Async vaults, perps, and prediction markets — where one appreciating share stops being enough

Part 1 made a clean claim: option vaults, lending markets, and perp LP pools are all the same chassis — deposit an asset, get one fungible share, let a strategy grow totalAssets so the share appreciates. That model is powerful because it's narrow. This follow-up is about the three places the narrowness shows: when settlement can't be synchronous (ERC-7540), when the position isn't a share at all (perps), and when a single appreciating token simply can't express the payoff (ERC-1155 conditional tokens, the standard behind Polymarket).


0. Recap in one paragraph

Part 1's whole trick was pricePerShare = totalAssets / totalSupply. Yield is anything that grows totalAssets while share supply stays flat: a DOV's option premium, a lending market's interest, a perp LP's funding. One standard, three engines, three risk shapes. But baked into that model are two silent assumptions — (a) you can always redeem your share right now for its current value, and (b) the entire position collapses to one fungible token whose price only goes up (or down) along a single axis.

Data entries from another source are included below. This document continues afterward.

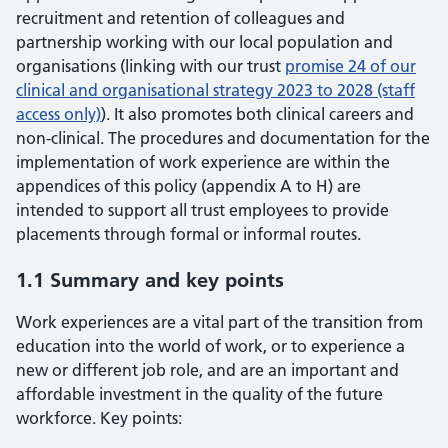
recruitment and retention of colleagues and
partnership working with our local population and
organisations (linking with our trust
promise 24 of our
clinical and organisational strategy 2023 to 2028 (staff
access only)
). It also promotes both clinical careers and
non-clinical. The procedures and documentation for the
implementation of work experience are within the
appendices of this policy (appendix A to H) are
intended to support all trust employees to provide
placements through formal or informal routes.
1.1 Summary and key points
Work experiences are a vital part of the transition from
education into the world of work, or to experience a
new or different job role, and are an important and
affordable investment in the quality of the future
workforce. Key points:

Each section below breaks one of those assumptions.

Map of where the single-share model breaks


1. Crack #1 — settlement isn't always synchronous → ERC-7540

Part 1 name-dropped ERC-7540 in the DOV section and moved on. It deserves a proper look, because it's the standard that fixes the single most common ERC-4626 mismatch.

Vanilla ERC-4626 assumes withdraw() / redeem() settle atomically — the assets are sitting in the contract, ready to hand back this block. That's true for a lending wrapper (Aave liquidity is usually on demand). It is false for anything whose capital is temporarily unreachable:

  • a DOV with collateral locked inside a live option until expiry,
  • an RWA vault whose underlying is a T-bill that settles T+1 off-chain,
  • a cross-chain vault waiting on a bridge message.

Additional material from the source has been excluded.